Coletamos também centenas de outros materiais. Hoje é proibida a utilização de canudo plástico, mas na época que estávamos saindo para fazer as coletas ainda não era proibido, então encontrávamos muitos canudos. Até depois da lei entrar em vigor, ainda os encontrávamos já que as pessoas não queriam parar de usá-los. 

O lixo só é lixo por causa do seu destino, Recicle e você pode salvar o mundo.

Grupo de alunos do CEFET/RJ em mutirão do projeto Menos Plástico é Mais, na cidade do Rio de Janeiro, carregando banner com a mensagem: O lixo só é lixo por causa do seu destino, Recicle e você pode salvar o mundo.
Acervo das entrevistadas.

ECV: Considerando que estamos na década das ciências oceânicas e a importância que projetos como o Menos plástico é Mais tem para a proteção e conservação de ambientes marinhos, qual a importância que vocês atribuem a entrada de temas da ciência cidadã e da cultura oceânica nos espaços formais, informais e não formais de ensino?

Giselle: Bastante. Porque tanto os alunos quanto as pessoas que encontramos na praia não tem consciência de que o lixo que elas jogam em terra chega ao mar. Por mais que seja meio óbvio, elas não têm consciência de que aquele papelzinho de bala pode cair no esgoto, que pode cair no rio e chegar ao mar de alguma forma. Com respeito a cultura oceânica é isso, o que nós no meio terrestre estamos causando com certas atitudes, atitudes essas que chegam no mar. E chegam lá causando malefícios. Em uma de nossas visitas à praia encontramos com um grupo de apoio da Petrobras que estava indo coletar tartarugas mortas, e naquele dia às 15h já era a 3ª tartaruga que eles iam retirar.

Valéria: Acho que o homem nunca imaginou a que ponto isso chegaria. Você usa o recurso e aquilo vira lixo. E você faz o quê com aquele lixo? Poucas pessoas têm consciência, e essa consciência não adianta forçar, ela tem que vir de dentro para fora e ela só brota quando trabalhamos com números. Você apresenta e fala quanto de lixo cada um gera, qual o perigo. Já tive o desprazer de ver uma tartaruga toda enrolada em rede de pesca, degolada e estraçalhada.
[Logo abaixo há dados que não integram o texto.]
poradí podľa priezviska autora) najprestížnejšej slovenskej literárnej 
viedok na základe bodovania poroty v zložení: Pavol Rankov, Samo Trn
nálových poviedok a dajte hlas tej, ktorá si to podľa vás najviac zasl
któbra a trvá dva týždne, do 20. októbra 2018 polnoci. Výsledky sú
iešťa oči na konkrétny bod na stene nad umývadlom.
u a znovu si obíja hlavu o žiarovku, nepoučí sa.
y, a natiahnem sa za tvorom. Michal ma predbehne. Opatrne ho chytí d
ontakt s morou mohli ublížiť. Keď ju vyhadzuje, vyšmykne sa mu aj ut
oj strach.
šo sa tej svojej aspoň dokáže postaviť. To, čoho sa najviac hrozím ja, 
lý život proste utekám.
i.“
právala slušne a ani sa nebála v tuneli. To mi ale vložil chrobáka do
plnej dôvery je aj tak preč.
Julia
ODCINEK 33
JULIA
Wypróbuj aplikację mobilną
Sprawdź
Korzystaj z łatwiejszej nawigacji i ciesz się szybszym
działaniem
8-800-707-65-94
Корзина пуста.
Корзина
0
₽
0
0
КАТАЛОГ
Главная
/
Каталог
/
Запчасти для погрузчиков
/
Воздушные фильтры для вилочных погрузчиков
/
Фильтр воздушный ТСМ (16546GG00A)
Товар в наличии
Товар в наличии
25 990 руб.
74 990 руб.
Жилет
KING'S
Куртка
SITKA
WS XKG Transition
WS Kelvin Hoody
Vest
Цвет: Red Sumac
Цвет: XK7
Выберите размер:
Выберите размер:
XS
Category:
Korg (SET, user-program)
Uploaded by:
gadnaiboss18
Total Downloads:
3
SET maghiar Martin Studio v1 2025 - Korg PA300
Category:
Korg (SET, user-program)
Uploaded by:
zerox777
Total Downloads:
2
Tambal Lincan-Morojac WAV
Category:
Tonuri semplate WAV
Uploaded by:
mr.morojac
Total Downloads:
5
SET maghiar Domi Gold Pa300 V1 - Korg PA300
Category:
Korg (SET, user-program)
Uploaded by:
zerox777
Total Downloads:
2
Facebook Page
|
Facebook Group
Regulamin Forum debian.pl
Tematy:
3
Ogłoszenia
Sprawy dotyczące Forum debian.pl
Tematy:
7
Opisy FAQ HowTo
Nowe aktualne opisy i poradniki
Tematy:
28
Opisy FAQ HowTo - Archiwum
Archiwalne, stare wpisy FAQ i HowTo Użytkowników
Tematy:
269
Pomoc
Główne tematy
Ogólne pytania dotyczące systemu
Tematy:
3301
Você vê aquilo e pensa “Caramba isso podia ser evitado”. Não temos essa cultura, as pessoas acham que basta usar. Já ouvi de pessoas “Não tô preocupada com o futuro, você tá falando de 2050, em 2050 já estarei morto há muito tempo”, mas não é assim que devemos pensar. Esse é o maior ganho do Menos Plástico é Mais – quando fazemos as pessoas pensarem sobre aquilo que elas produzem. Como a Giselle falou muito bem, o lixo está na praia, mas antes de estar lá ele estava em outro lugar. É muito importante que ações como essa, não só o nosso projeto, mas outros com a mesma temática, levantem essa bandeira e alertem as pessoas para aquilo que elas estão causando. Qual efeito eu causo com as minhas atitudes?

Nós não temos noção, parece que é só um potinho de margarina, uma garrafa PET, mas quantas pessoas estão usando isso? As praias agora estão com menor frequência, ou pelo menos deveriam estar, mas continuam poluídas. As pessoas deveriam deixar só pegadas nas areias, mas deixam bebida, bituca de cigarro, tudo exposto. Esse cuidado não existe, e ele não existe por falta da educação ambiental básica, na minha visão.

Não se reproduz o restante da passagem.